• Data to use

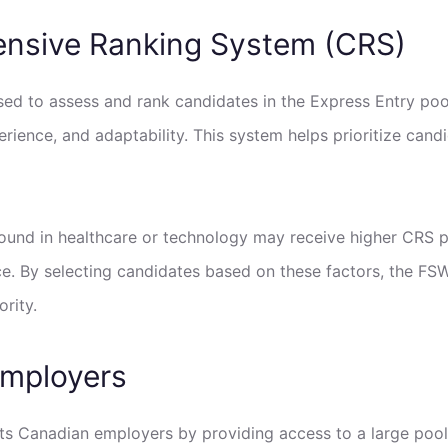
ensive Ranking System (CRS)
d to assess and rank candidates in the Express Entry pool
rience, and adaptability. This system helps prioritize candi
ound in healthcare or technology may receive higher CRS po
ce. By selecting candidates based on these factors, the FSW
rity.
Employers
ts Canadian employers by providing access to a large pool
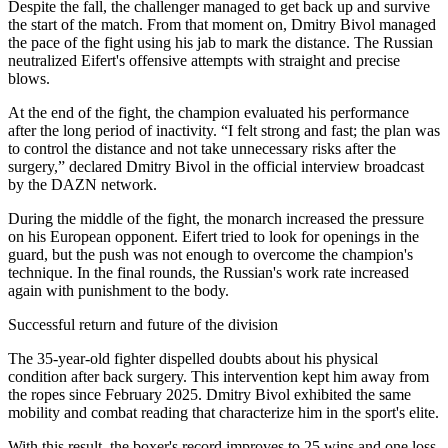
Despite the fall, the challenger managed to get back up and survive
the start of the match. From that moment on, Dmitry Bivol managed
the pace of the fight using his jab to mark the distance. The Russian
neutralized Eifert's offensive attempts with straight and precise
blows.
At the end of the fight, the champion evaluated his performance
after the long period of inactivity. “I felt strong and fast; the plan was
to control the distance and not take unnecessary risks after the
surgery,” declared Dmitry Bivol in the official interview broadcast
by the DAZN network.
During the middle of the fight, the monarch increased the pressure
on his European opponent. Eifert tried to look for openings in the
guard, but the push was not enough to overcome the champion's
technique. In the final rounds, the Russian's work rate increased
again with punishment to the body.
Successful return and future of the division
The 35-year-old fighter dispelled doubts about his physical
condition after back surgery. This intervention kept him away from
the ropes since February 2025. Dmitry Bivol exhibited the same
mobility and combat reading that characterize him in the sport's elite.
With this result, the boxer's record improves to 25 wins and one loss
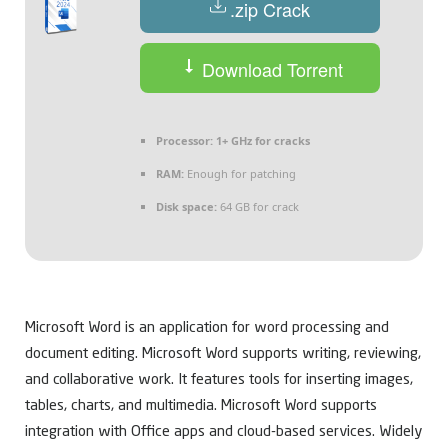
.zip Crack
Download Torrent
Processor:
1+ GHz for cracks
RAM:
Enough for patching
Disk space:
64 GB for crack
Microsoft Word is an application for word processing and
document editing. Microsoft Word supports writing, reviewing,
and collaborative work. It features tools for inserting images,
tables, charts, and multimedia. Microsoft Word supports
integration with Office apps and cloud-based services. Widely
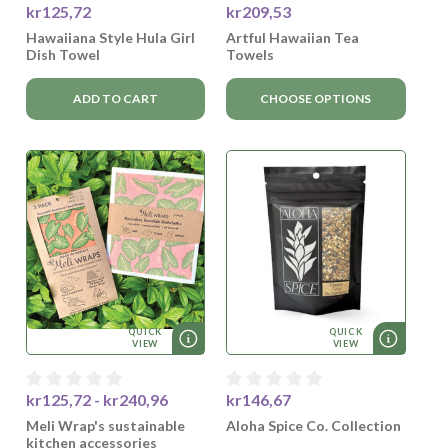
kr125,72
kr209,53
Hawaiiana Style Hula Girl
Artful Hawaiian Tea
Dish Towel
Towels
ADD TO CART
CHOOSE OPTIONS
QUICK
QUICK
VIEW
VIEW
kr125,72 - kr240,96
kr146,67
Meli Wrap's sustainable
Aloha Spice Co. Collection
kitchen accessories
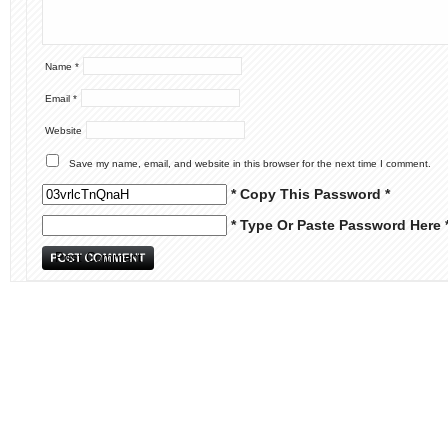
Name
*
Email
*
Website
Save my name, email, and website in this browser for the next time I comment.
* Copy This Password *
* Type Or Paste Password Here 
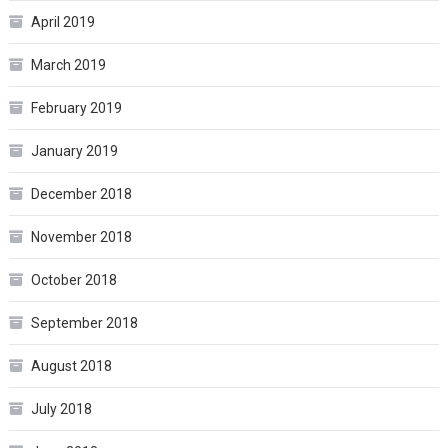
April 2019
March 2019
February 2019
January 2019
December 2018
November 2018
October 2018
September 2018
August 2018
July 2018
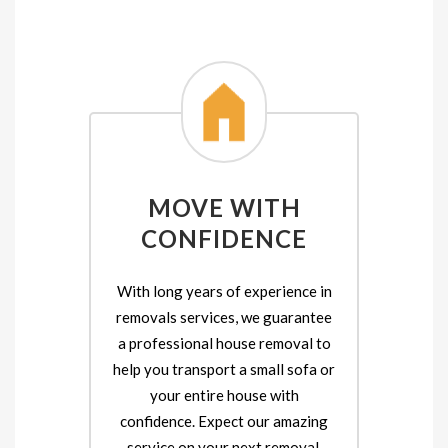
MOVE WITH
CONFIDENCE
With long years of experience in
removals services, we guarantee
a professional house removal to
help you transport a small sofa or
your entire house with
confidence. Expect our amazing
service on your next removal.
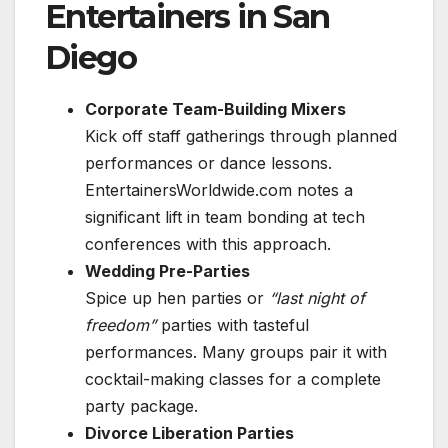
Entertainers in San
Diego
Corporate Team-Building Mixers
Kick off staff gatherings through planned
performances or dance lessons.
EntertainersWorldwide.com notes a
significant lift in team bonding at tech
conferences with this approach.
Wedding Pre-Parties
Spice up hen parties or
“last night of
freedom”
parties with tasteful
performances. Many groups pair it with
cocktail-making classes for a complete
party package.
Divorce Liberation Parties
* * *
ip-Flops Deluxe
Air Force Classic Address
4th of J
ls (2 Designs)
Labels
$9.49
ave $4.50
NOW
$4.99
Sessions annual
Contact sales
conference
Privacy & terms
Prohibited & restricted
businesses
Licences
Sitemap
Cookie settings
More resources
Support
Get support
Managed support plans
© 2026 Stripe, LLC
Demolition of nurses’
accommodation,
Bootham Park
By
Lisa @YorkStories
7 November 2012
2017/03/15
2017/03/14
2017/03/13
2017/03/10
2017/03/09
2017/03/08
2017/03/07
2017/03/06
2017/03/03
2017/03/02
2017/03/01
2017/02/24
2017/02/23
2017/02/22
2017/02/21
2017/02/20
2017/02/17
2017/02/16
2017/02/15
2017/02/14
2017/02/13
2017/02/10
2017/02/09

• Task requirements
Everything above from the line containing "ensive Ranking System (CRS)" through the line containing "official interview broadcast" must be repeated exactly, and the pictures must be left out.

• Your response
ensive Ranking System (CRS)
d to assess and rank candidates in the Express Entry pool
rience, and adaptability. This system helps prioritize candi
ound in healthcare or technology may receive higher CRS po
ce. By selecting candidates based on these factors, the FSW
rity.
Employers
ts Canadian employers by providing access to a large pool
Despite the fall, the challenger managed to get back up and survive
the start of the match. From that moment on, Dmitry Bivol managed
the pace of the fight using his jab to mark the distance. The Russian
neutralized Eifert's offensive attempts with straight and precise
blows.
At the end of the fight, the champion evaluated his performance
after the long period of inactivity. “I felt strong and fast; the plan was
to control the distance and not take unnecessary risks after the
surgery,” declared Dmitry Bivol in the official interview broadcast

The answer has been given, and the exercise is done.